Frankfurt - Wenn Familie Diedrich zum Sport fährt, dann benötigt die sechsköpfige Besatzung zwölf Räder. Vier gehören zum Auto - die restlichen acht verteilen sich auf vier Rollstühle. Von Matthias Hoffmann

Denn die Geschwister Pia (10), Anja (19), Sven und Tim (beide 14) spielen Rollstuhlbasketball. Kurios: Keines der Kinder ist gehbehindert. Vater Thomas Diedrich erklärt: „Meine Söhne gehen auf eine Schule, die von Behinderten und Nicht-Behinderten besucht wird. Beim integrativen Sportfest im Jahre 2004 gab es Rollstuhlbasketball zu sehen. Sven und Tim haben es ausprobiert - und von da an waren die Jungs nicht mehr aus dem Rollstuhl herauszukriegen!“ „Es hat uns so gut gefallen, dass wir dabei geblieben sind. Da sind wir gar nicht auf die Idee gekommen, vielleicht auch mal Fußgänger-Basketball auszuprobieren“, sagt Sven Diedrich.

Die Zwillinge spielen bei den Mainhatten Skywheelers im Doppelbetrieb: Mit der zweiten Mannschaft in der 2. Bundesliga, mit den Youngsters - der dritten Mannschaft - in der Oberliga Mitte. Michael Ortmann, Trainer der Youngsters, erklärt: „Das Team besteht aus Kindern und Jugendlichen, aber die Kids sind allesamt sehr ehrgeizig.“ Entsprechend geht es beim Training zur Sache. Rollstühle knallen aneinander, Metall knirscht und die Kinder sausen über das Spielfeld. Tim erkämpft sich den Ball, dribbelt mit einer Hand, nimmt mit der anderen Tempo auf, packt plötzlich an den Greifring am Rad und vollzieht eine blitzartige Drehung.

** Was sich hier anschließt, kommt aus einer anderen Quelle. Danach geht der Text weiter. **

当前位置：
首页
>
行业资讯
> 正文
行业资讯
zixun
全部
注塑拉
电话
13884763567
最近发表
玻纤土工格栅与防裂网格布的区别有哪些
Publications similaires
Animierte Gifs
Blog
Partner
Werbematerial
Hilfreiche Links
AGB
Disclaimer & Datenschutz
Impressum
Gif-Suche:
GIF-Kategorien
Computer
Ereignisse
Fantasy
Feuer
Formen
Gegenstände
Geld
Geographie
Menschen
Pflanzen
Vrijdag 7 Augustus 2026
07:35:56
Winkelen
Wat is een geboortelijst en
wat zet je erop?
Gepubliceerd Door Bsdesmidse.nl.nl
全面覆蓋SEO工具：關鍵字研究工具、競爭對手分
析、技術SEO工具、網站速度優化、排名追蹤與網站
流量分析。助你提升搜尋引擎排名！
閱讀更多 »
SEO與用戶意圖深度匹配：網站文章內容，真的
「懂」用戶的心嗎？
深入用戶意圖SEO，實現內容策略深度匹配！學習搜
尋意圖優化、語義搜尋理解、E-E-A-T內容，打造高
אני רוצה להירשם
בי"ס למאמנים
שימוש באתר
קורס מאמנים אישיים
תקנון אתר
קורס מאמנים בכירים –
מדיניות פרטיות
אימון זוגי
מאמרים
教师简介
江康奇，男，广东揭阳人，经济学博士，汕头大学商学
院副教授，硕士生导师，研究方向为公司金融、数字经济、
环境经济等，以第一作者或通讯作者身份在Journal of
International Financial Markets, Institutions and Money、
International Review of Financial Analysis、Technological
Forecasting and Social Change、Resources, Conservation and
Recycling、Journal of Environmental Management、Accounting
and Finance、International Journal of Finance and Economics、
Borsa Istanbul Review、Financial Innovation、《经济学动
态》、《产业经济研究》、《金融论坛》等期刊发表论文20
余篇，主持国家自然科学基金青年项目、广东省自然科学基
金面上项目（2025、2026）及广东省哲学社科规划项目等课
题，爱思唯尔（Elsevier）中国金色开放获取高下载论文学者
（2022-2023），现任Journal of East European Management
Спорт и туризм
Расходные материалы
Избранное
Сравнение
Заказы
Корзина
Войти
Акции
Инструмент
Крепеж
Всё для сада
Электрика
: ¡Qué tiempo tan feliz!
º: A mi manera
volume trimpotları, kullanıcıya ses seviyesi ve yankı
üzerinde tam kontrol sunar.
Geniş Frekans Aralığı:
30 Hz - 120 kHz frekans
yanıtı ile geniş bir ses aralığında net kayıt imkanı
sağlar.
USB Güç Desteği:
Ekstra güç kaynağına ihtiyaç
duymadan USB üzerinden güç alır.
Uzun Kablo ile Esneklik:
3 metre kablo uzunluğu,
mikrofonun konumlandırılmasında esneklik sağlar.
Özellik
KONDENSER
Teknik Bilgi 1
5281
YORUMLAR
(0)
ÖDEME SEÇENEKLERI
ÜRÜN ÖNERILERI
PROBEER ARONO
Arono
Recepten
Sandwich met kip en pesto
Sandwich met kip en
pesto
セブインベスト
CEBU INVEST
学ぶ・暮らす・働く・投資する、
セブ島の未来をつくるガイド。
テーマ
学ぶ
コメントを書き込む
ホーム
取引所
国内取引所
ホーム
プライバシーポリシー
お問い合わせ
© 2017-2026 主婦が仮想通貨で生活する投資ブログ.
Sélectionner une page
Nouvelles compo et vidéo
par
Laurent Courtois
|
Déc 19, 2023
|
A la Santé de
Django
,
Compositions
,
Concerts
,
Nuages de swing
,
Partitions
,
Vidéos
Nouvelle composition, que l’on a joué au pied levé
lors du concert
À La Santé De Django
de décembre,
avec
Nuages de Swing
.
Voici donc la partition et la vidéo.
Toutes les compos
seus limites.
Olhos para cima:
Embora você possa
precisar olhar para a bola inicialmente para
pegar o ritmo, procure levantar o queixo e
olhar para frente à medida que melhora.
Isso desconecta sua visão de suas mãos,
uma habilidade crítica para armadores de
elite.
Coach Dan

Mit einem herkömmlichen Rollstuhl wären solche Aktionen gar nicht möglich. „Die Kinder spielen mit Sportrollstühlen“, sagt Ortmann. „Diese sind individuell angepasst, verfügen über ein Stützrad zur Stabilisierung, einen festen Rahmen und schräg stehende Räder, damit die Athleten nicht so schnell umkippen.“ Die Sportler sind zudem im Rollstuhl angeschnallt.

„Es wird nicht gegen den Mann, sondern gegen den Stuhl gespielt“, erklärt Tim Diedrich taktische Hintergründe. Dabei demonstrieren sein Bruder und er, wie wenig Sinn es macht, mit der Hand an den Körper des Gegenspielers zu gehen. Stattdessen ist es entscheidend, mit dem eigenen Rollstuhl den des Gegners zu blockieren. „Denn dann“, erklärt Sven, „kommt der Oberkörper ohnehin nicht vorbei.“

Dass bei solchen Aktionen beweglichere Spieler einen Vorteil haben, liegt auf der Hand. Um die Chancengleichheit im Sport zu wahren, gibt es eine Klassifikation je nach Behinderungsgrad. Nicht-Behinderte erhalten die höchste Punktzahl von 4,5. 1,0 entspricht der niedrigsten Punktzahl und der schwersten Behinderung. Die Bewertung richtet sich nach der Fähigkeit, bestimmte Bewegungen durchzuführen. Für die höchsten Ligen gilt: Die Gesamtpunktzahl aller fünf Spieler eines Teams darf 14,5 Punkte nicht überschreiten. Sven und Tim, die beide auf der Center-Position spielen, haben jeweils eine Punktzahl von 4,5. „Für einen Trainer ist das natürlich schwierig“, sagt Ortmann, „denn sollte ich die Zwillinge zeitgleich einsetzen, dann hätte ich bereits 9,0 der erlaubten 14,5 Punkte aufgestellt.“

„In der 2. Liga weht ein rauerer Wind“, sind sich Tim und Sven einig. Doch auch bei den Youngsters geben sie alles. Schließlich verbringen sie gerne Zeit im Rollstuhl.